Je brisai l’omerta en osant écrire que son père était né esclave. Alexandre Dumas, le dragon de la Reine (épuisé) était la seule biographie publiée en France depuis la mort du général (mis à part celle d’Ernest d’Hauterive, époux de l’arrière petite-fille du général, qui était parue en 1897). J’ai récidivé avec Le Diable noir (publié chez Alphée en 2008 et que j’ai moi-même adapté en documentaire de 52′, préacheté mais non encore diffusé par France 2, avec Stany Coppet dans le rôle du général Dumas).
En 2002, Valérie Terranova, conseillère de Jacques Chirac (et mêlée ensuite au coup d’État contre Haïti) décida (sur les recommandations d’un de ses amis) d’annoncer l’entrée au Panthéon d’Alexandre Dumas pour faire un « coup » avant les élections de 2002.
La date de la cérémonie, très contestée à Villers-Cotterêts (où reposait Dumas), fut fixée au 30 novembre 2002. Le président du Sénat, Poncelet, m’invita, à cette occasion, à prendre la parole publiquement pour rendre hommage au général Dumas, dont je rappelai qu’il était arrivé en France sans-papiers, ce qui sema la panique à l’Élysée (dont Dominique de Villepin, entouré d’un cabinet qui n’était noir qu’à cause de ses méthodes, était alors le secrétaire général).
Un auteur, Bernard Fillaire, avait publié de son côté un livre, Alexandre Dumas et associés. Le but de cet ouvrage était fort malsain. Il s’agissait de faire savoir qu’Alexandre Dumas ne méritait pas les honneurs qu’on lui rendait enfin, parce qu’il n’aurait pas écrit ses livres lui même.
En fait, Bernard Fillaire n’avait pas inventé grand-chose. Il ne faisait que mettre au goût du jour un pamphlet publié en 1845 par Eugène de Mirecourt sous le titre Dumas et Cie, fabrique de romans. Avant de laisser tomber la copie et de parler de l’original, notons au passage que c’est Bernard Fillaire qui a écrit le «livre» destiné à faire la promotion de Lilian Thuram, fort inspiré, paraît-il, du travail de divers auteurs non cités.
Drôle de choix, Lilian : tu ferais bien de te méfier de tes « conseillers en communication » qui ne songent qu’à t' »essorer », mais te desserviront, à la longue.
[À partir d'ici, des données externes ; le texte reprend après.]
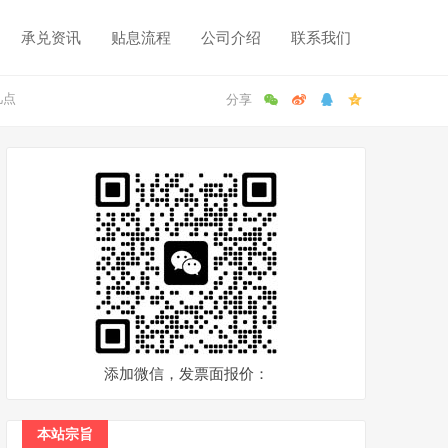
承兑资讯
贴息流程
公司介绍
联系我们
几点
添加微信，发票面报价：
本站宗旨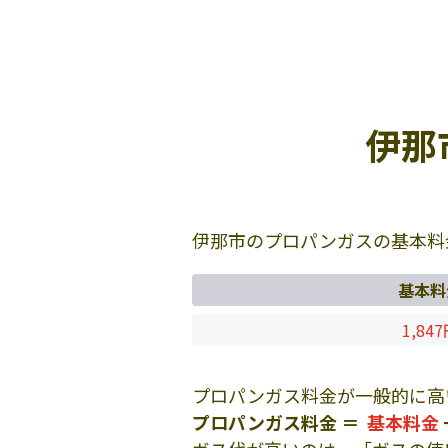
伊那
伊那市のプロパンガスの基本料
基本料
1,84
プロパンガス料金が一般的に高
プロパンガス料金 ＝
基本料金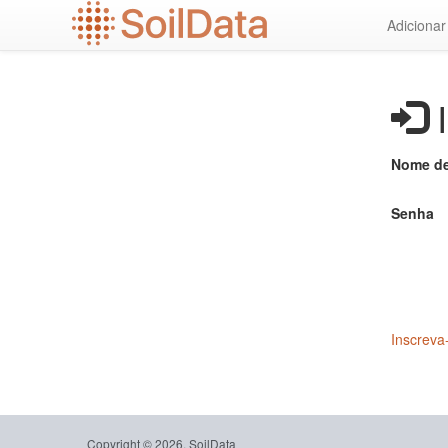
Ir
Adiciona
para
o
conteúdo
principal
I
Nome de
Senha
Inscreva
Copyright © 2026, SoilData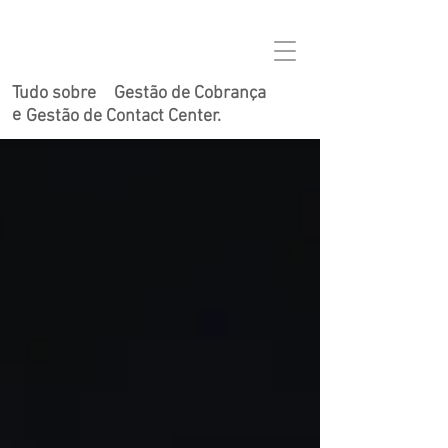
Tudo sobre
Gestão de Cobrança
e
Gestão de Contact Center.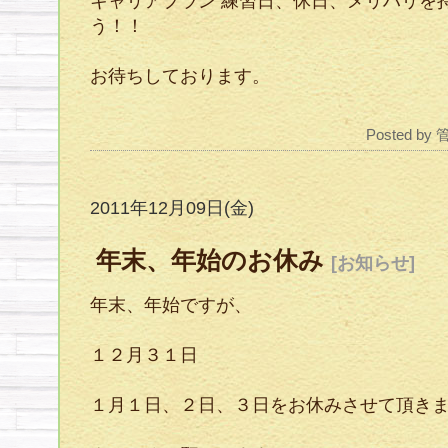
キャリアプラン 練習日、休日、メリハリを
う！！
お待ちしております。
Posted by
2011年12月09日(金)
年末、年始のお休み
[お知らせ]
年末、年始ですが、
１２月３１日
１月１日、２日、３日をお休みさせて頂き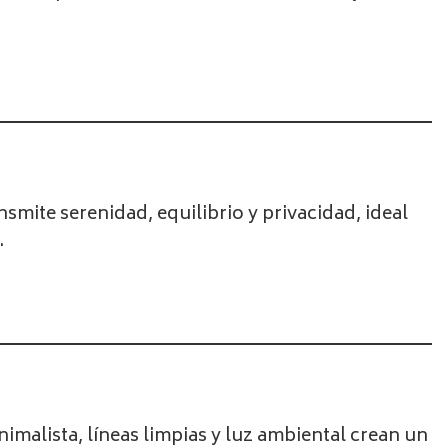
smite serenidad, equilibrio y privacidad, ideal
.
imalista, líneas limpias y luz ambiental crean un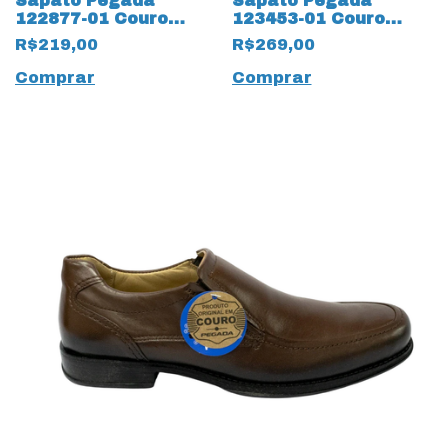
Sapato Pegada
Sapato Pegada
122877-01 Couro
123453-01 Couro
Natural Stretch
Natural Mestiço
R$219,00
R$269,00
14242 Preto
14241 Preto
Comprar
Comprar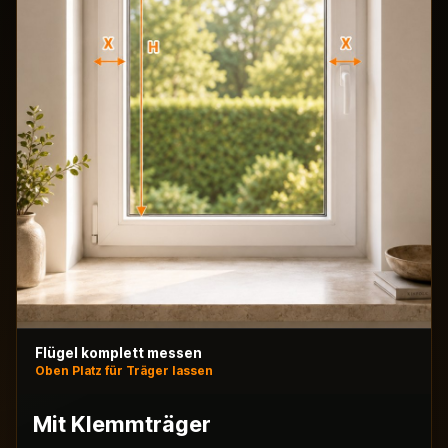
Flügel komplett messen
Oben Platz für Träger lassen
Mit Klemmträger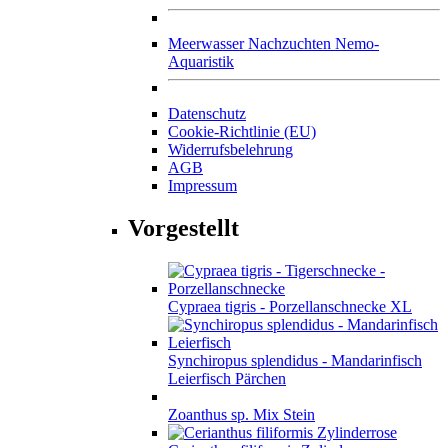
Meerwasser Nachzuchten Nemo-
Aquaristik
Datenschutz
Cookie-Richtlinie (EU)
Widerrufsbelehrung
AGB
Impressum
Vorgestellt
Cypraea tigris - Porzellanschnecke XL
Synchiropus splendidus - Mandarinfisch
Leierfisch Pärchen
Zoanthus sp. Mix Stein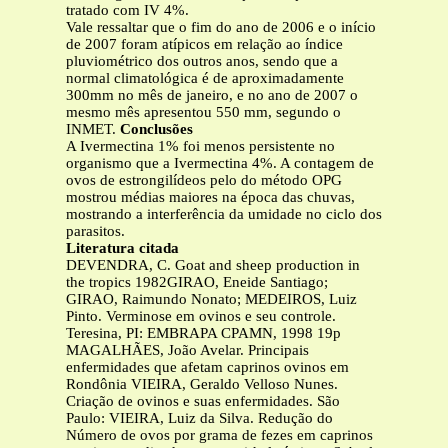
tratado com IV 4%.
Vale ressaltar que o fim do ano de 2006 e o início
de 2007 foram atípicos em relação ao índice
pluviométrico dos outros anos, sendo que a
normal climatológica é de aproximadamente
300mm no mês de janeiro, e no ano de 2007 o
mesmo mês apresentou 550 mm, segundo o
INMET.
Conclusões
A Ivermectina 1% foi menos persistente no
organismo que a Ivermectina 4%. A contagem de
ovos de estrongilídeos pelo do método OPG
mostrou médias maiores na época das chuvas,
mostrando a interferência da umidade no ciclo dos
parasitos.
Literatura citada
DEVENDRA, C. Goat and sheep production in
the tropics 1982GIRAO, Eneide Santiago;
GIRAO, Raimundo Nonato; MEDEIROS, Luiz
Pinto. Verminose em ovinos e seu controle.
Teresina, PI: EMBRAPA CPAMN, 1998 19p
MAGALHÃES, João Avelar. Principais
enfermidades que afetam caprinos ovinos em
Rondônia VIEIRA, Geraldo Velloso Nunes.
Criação de ovinos e suas enfermidades. São
Paulo: VIEIRA, Luiz da Silva. Redução do
Número de ovos por grama de fezes em caprinos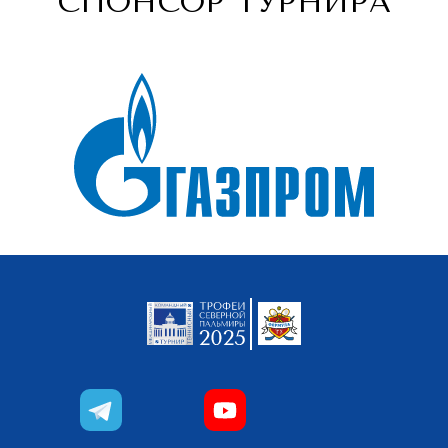
СПОНСОР ТУРНИРА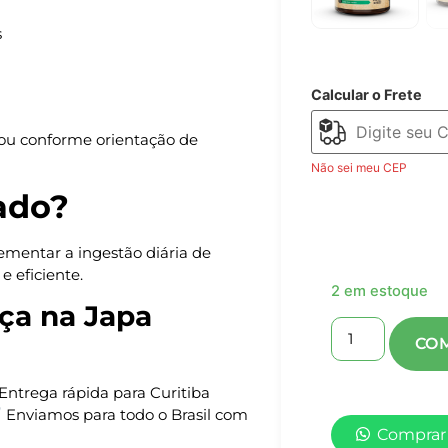
s
Calcular o Frete
 ou conforme orientação de
Não sei meu CEP
ado?
mentar a ingestão diária de
e eficiente.
2 em estoque
ça na Japa
Entrega rápida para Curitiba
Enviamos para todo o Brasil com
Comprar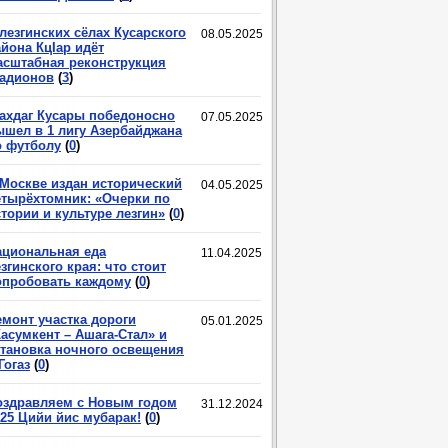
лезгинских сёлах Кусарского
08.05.2025
йона КцIар идёт
асштабная реконструкция
тадионов
(
3
)
ахдаг Кусары победоносно
07.05.2025
ышел в 1 лигу Азербайджана
о футболу
(
0
)
 Москве издан исторический
04.05.2025
етырёхтомник: «Очерки по
тории и культуре лезгин»
(
0
)
ациональная еда
11.04.2025
згинского края: что стоит
опробовать каждому
(
0
)
емонт участка дороги
05.01.2025
асумкент – Ашага-Стал» и
становка ночного освещения
Гогаз
(
0
)
оздравляем с Новым годом
31.12.2024
025 Цийи йис мубарак!
(
0
)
Le pamphlet de Mirecourt était ouvertement négrophobe et d’une violence telle que Dumas dut se résoudre à déposer plainte. Il obtint la condamnation de Mirecourt le 16 mai 1845 à une amende, assortie de 15 jours de prison pour diffamation.
L’aggravation pour cause de racisme n’existait évidemment pas à l’époque (l’esclavage étant toujours en vigueur dans les colonies). Dommage. Qu’on en juge plutôt : « Grattez l’écorce de M. Dumas et vous trouverez le sauvage… Les joujoux le séduisent, les fanfreluches lui tournent le cerveau : Nègre ! »
Quel rapport entre le livre raciste de Mirecourt et L’Autre Dumas de Nebbou ? C’est la même entreprise. Les négrophobes se sont engagés dans la brèche ouverte par Bernard Fillaire (continuateur de Mirecourt) et ont pu œuvrer avec le soutien de l’appareil raciste d’État mis à contribution pour préparer l’attaque contre Haïti et l’enterrement de la loi Taubira.
Au moment où Pétré-Grenouilleau, grâce à Villepin, à Régis Debray et à Chirac, surgissait du néant où il est depuis retombé, une pièce de théâtre particulièrement nulle était, comme par hasard, écrite et montée pour vilipender Dumas et y faire la promotion d’un inconnu insignifiant, mais blanc de peau, donc providentiel : Auguste Maquet.
Maquet fut au nombre des collaborateurs du romancier : un raté complet, obscur professeur d’histoire. Encouragé par le pamphlet de Mirecourt, auquel il n’était pas étranger, il profita de l’attaque diffamatoire contre Dumas pour l’accabler à son tour de procès, revendiquant une place de co-auteur et, bien sur, des droits en conséquence. Maquet mourut fort riche. Dumas dans la misère.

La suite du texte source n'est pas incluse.